**DATASET RECORDS**
★ ★ ★
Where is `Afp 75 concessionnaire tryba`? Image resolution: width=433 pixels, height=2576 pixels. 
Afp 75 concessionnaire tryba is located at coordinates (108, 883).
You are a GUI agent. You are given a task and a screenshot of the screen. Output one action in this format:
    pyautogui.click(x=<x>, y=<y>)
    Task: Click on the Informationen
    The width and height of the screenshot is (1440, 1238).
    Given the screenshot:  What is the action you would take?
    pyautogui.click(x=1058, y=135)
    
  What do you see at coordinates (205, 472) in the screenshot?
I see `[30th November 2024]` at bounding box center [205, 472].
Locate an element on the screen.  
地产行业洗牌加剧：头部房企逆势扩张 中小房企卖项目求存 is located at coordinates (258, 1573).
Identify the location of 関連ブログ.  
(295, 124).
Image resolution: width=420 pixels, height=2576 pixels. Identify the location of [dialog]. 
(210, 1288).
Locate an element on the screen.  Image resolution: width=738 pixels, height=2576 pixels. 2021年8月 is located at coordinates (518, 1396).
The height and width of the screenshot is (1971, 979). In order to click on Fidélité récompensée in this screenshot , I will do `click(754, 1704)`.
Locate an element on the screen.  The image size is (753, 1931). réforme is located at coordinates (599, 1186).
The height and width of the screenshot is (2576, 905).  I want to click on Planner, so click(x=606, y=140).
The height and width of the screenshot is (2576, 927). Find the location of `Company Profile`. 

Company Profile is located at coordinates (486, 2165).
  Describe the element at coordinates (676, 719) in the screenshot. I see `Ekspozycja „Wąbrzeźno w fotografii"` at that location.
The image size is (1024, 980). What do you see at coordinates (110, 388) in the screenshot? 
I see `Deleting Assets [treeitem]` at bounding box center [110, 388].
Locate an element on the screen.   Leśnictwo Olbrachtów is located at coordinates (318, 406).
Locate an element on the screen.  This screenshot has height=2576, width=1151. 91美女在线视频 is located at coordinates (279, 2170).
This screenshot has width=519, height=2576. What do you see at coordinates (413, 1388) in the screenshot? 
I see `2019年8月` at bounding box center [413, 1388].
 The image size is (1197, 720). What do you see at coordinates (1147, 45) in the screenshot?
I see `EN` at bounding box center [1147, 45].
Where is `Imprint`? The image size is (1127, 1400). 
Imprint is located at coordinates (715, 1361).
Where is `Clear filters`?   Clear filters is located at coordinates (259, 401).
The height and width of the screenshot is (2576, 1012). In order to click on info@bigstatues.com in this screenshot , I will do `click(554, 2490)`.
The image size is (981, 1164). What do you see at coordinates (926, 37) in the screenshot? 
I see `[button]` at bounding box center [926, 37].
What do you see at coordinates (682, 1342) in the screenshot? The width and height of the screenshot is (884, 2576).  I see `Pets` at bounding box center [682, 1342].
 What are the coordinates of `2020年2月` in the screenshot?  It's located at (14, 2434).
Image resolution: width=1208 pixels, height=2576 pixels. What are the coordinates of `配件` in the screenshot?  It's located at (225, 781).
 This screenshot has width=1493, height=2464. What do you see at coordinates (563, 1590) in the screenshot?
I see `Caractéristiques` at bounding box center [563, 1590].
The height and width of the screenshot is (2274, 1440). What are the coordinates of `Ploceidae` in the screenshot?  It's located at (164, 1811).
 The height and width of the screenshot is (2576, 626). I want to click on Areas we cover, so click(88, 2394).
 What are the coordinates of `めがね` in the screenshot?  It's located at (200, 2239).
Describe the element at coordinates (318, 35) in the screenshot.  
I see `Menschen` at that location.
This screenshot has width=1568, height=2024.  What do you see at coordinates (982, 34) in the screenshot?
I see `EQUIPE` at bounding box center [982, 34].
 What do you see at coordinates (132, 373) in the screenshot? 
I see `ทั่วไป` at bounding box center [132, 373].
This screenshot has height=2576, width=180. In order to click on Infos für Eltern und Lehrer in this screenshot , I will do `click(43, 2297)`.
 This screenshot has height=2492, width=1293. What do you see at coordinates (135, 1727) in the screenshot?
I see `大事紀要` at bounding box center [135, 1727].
★ ★ ★
Every word of the data above should be given again, exactly as it stands.

**TASK ANSWER**
Where is `Afp 75 concessionnaire tryba`? Image resolution: width=433 pixels, height=2576 pixels. 
Afp 75 concessionnaire tryba is located at coordinates (108, 883).
You are a GUI agent. You are given a task and a screenshot of the screen. Output one action in this format:
    pyautogui.click(x=<x>, y=<y>)
    Task: Click on the Informationen
    The width and height of the screenshot is (1440, 1238).
    Given the screenshot:  What is the action you would take?
    pyautogui.click(x=1058, y=135)
    
  What do you see at coordinates (205, 472) in the screenshot?
I see `[30th November 2024]` at bounding box center [205, 472].
Locate an element on the screen.  
地产行业洗牌加剧：头部房企逆势扩张 中小房企卖项目求存 is located at coordinates (258, 1573).
Identify the location of 関連ブログ.  
(295, 124).
Image resolution: width=420 pixels, height=2576 pixels. Identify the location of [dialog]. 
(210, 1288).
Locate an element on the screen.  Image resolution: width=738 pixels, height=2576 pixels. 2021年8月 is located at coordinates (518, 1396).
The height and width of the screenshot is (1971, 979). In order to click on Fidélité récompensée in this screenshot , I will do `click(754, 1704)`.
Locate an element on the screen.  The image size is (753, 1931). réforme is located at coordinates (599, 1186).
The height and width of the screenshot is (2576, 905).  I want to click on Planner, so click(x=606, y=140).
The height and width of the screenshot is (2576, 927). Find the location of `Company Profile`. 

Company Profile is located at coordinates (486, 2165).
  Describe the element at coordinates (676, 719) in the screenshot. I see `Ekspozycja „Wąbrzeźno w fotografii"` at that location.
The image size is (1024, 980). What do you see at coordinates (110, 388) in the screenshot? 
I see `Deleting Assets [treeitem]` at bounding box center [110, 388].
Locate an element on the screen.   Leśnictwo Olbrachtów is located at coordinates (318, 406).
Locate an element on the screen.  This screenshot has height=2576, width=1151. 91美女在线视频 is located at coordinates (279, 2170).
This screenshot has width=519, height=2576. What do you see at coordinates (413, 1388) in the screenshot? 
I see `2019年8月` at bounding box center [413, 1388].
 The image size is (1197, 720). What do you see at coordinates (1147, 45) in the screenshot?
I see `EN` at bounding box center [1147, 45].
Where is `Imprint`? The image size is (1127, 1400). 
Imprint is located at coordinates (715, 1361).
Where is `Clear filters`?   Clear filters is located at coordinates (259, 401).
The height and width of the screenshot is (2576, 1012). In order to click on info@bigstatues.com in this screenshot , I will do `click(554, 2490)`.
The image size is (981, 1164). What do you see at coordinates (926, 37) in the screenshot? 
I see `[button]` at bounding box center [926, 37].
What do you see at coordinates (682, 1342) in the screenshot? The width and height of the screenshot is (884, 2576).  I see `Pets` at bounding box center [682, 1342].
 What are the coordinates of `2020年2月` in the screenshot?  It's located at (14, 2434).
Image resolution: width=1208 pixels, height=2576 pixels. What are the coordinates of `配件` in the screenshot?  It's located at (225, 781).
 This screenshot has width=1493, height=2464. What do you see at coordinates (563, 1590) in the screenshot?
I see `Caractéristiques` at bounding box center [563, 1590].
The height and width of the screenshot is (2274, 1440). What are the coordinates of `Ploceidae` in the screenshot?  It's located at (164, 1811).
 The height and width of the screenshot is (2576, 626). I want to click on Areas we cover, so click(88, 2394).
 What are the coordinates of `めがね` in the screenshot?  It's located at (200, 2239).
Describe the element at coordinates (318, 35) in the screenshot.  
I see `Menschen` at that location.
This screenshot has width=1568, height=2024.  What do you see at coordinates (982, 34) in the screenshot?
I see `EQUIPE` at bounding box center [982, 34].
 What do you see at coordinates (132, 373) in the screenshot? 
I see `ทั่วไป` at bounding box center [132, 373].
This screenshot has height=2576, width=180. In order to click on Infos für Eltern und Lehrer in this screenshot , I will do `click(43, 2297)`.
 This screenshot has height=2492, width=1293. What do you see at coordinates (135, 1727) in the screenshot?
I see `大事紀要` at bounding box center [135, 1727].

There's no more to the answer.